Now I will also try a RandomForestClassifier to see if that accuracy is any better.

In [9]:
from sklearn.ensemble import RandomForestClassifier

clf = RandomForestClassifier(n_estimators=10, random_state=1)
cv_scores = cross_val_score(clf, all_features_scaled, all_classes, cv=10)

cv_scores.mean()

0.80322580645161279

## Support Vector Machines

svm.SVC has different kernels which may vary in performance.

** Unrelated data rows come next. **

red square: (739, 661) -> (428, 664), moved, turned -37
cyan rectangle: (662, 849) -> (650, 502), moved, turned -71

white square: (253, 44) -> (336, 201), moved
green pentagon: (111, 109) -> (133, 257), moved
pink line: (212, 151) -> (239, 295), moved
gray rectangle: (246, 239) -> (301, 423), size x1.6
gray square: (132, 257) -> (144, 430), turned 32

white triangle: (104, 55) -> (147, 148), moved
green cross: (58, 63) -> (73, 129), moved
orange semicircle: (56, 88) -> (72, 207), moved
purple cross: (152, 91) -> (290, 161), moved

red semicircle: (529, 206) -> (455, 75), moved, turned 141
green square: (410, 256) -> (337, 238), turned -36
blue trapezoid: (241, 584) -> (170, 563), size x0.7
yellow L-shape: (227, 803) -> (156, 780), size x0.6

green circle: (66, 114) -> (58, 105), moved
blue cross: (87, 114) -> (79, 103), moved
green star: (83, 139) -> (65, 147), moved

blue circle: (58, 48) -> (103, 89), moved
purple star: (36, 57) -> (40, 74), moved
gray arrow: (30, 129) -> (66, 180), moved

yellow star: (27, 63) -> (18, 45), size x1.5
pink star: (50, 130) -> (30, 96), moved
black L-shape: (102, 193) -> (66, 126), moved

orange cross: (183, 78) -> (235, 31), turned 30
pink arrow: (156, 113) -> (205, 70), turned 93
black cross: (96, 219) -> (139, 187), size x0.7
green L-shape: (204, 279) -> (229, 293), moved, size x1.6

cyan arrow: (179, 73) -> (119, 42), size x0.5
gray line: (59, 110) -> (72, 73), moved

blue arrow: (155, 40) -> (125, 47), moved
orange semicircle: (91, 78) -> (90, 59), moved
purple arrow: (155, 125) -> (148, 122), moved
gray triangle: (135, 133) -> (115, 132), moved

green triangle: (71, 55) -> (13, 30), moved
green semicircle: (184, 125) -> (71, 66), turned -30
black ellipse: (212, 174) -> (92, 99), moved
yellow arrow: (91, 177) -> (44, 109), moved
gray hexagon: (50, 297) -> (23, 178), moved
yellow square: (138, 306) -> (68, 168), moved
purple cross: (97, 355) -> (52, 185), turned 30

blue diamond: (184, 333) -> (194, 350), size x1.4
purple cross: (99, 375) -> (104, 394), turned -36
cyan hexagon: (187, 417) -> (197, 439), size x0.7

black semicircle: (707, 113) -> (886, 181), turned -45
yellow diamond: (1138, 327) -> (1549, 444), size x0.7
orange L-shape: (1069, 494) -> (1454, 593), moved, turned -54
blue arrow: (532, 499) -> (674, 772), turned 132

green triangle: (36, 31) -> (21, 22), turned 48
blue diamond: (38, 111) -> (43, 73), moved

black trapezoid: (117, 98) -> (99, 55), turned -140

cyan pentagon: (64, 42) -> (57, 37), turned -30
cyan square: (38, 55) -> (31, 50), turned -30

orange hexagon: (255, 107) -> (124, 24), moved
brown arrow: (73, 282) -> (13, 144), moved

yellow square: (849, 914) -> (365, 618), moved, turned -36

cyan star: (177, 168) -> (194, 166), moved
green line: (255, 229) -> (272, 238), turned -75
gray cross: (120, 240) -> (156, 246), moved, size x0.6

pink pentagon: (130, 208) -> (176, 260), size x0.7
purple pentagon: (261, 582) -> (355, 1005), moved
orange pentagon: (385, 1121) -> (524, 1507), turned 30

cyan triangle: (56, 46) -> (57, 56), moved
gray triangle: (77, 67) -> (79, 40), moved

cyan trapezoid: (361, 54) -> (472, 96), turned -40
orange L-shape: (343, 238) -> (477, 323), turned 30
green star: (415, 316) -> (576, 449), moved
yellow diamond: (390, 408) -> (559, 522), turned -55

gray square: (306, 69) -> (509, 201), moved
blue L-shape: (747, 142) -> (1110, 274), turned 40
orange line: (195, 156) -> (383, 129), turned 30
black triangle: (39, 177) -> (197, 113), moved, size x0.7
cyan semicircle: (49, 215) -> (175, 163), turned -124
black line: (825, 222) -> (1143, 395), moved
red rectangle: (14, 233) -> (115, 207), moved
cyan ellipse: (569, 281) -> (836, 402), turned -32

I will try linear, rbf, sigmoid and poly and see which results in the highest accuracy.

In [10]:
from sklearn import svm

C = 1.0
svc = svm.SVC(kernel='linear', C=C)
cv_scores = cross_val_score(svc, all_features_scaled, all_classes, cv=10)
cv_scores.mean()

0.83548387096774201

In [11]:
svc = svm.SVC(kernel='rbf', C=C)
cv_scores = cross_val_score(svc, all_features_scaled, all_classes, cv=10)
cv_scores.mean()

0.81612903225806444

In [12]:
svc = svm.SVC(kernel='sigmoid', C=C)
cv_scores = cross_val_score(svc, all_features_scaled, all_classes, cv=10)
cv_scores.mean()

0.7870967741935484

In [13]:
svc = svm.SVC(kernel='poly', C=C)
cv_scores = cross_val_score(svc, all_features_scaled, all_classes, cv=10)
cv_scores.mean()

0.71612903225806457

## K-Nearest Neighbours

In attempt to find the best value of K, I will use a for loop to iterate through different values of K from 1 to 50 and compare the resulting accuracy from each value of K.

In [14]:
from sklearn import neighbors

for i in range(1, 51):
    clf = neighbors.KNeighborsClassifier(n_neighbors=10)
    cv_scores = cross_val_score(clf, all_features_scaled, all_classes, cv=10)
    print(i, ":", cv_scores.mean())


1 : 0.790322580645
2 : 0.790322580645
3 : 0.790322580645
4 : 0.790322580645
5 : 0.790322580645
6 : 0.790322580645
7 : 0.790322580645
8 : 0.790322580645
9 : 0.790322580645
10 : 0.790322580645
11 : 0.790322580645
12 : 0.790322580645
13 : 0.790322580645
14 : 0.790322580645
15 : 0.790322580645
16 : 0.790322580645
17 : 0.790322580645
18 : 0.790322580645
19 : 0.790322580645
20 : 0.790322580645
21 : 0.790322580645
22 : 0.790322580645
23 : 0.790322580645
24 : 0.790322580645
25 : 0.790322580645
26 : 0.790322580645
27 : 0.790322580645
28 : 0.790322580645
29 : 0.790322580645
30 : 0.790322580645
31 : 0.790322580645
32 : 0.790322580645
33 : 0.790322580645
34 : 0.790322580645
35 : 0.790322580645
36 : 0.790322580645
37 : 0.790322580645
38 : 0.790322580645
39 : 0.790322580645
40 : 0.790322580645
41 : 0.790322580645
42 : 0.790322580645
43 : 0.790322580645
44 : 0.790322580645
45 : 0.790322580645
46 : 0.790322580645
47 : 0.790322580645
48 : 0.790322580645
49 : 0.790322580645
50 : 0.790322580645


## Naive Bayes

In [15]:
from sklearn.naive_bayes import MultinomialNB

scaler = preprocessing.MinMaxScaler()
all_features_minmax = scaler.fit_transform(all_features)

clf = MultinomialNB()
cv_scores = cross_val_score(clf, all_features_minmax, all_classes, cv=10)

cv_scores.mean()

0.67741935483870974

## Neural Networks

In [16]:
from tensorflow.keras.layers import Dense
from tensorflow.keras.models import Sequential
from tensorflow.keras.wrappers.scikit_learn import KerasClassifier

def create_model():
    model = Sequential()
    model.add(Dense(10, input_dim=6, kernel_initializer='normal', activation='relu'))
    model.add(Dense(6, kernel_initializer='normal', activation='relu'))
    model.add(Dense(1, kernel_initializer='normal', activation='sigmoid'))
    model.compile(loss='binary_crossentropy', optimizer='adam', metrics=['accuracy'])
    return model

estimator = KerasClassifier(build_fn=create_model, epochs=100, verbose=0)
cv_scores = cross_val_score(estimator, all_features_scaled, all_classes, cv=10)
cv_scores.mean()

0.73870966732501986

## Conclusion

It seems the best machine learning model was the model using a SVM with a linear kernel hyperparameter. It yielded highest accuracy being 83.5%.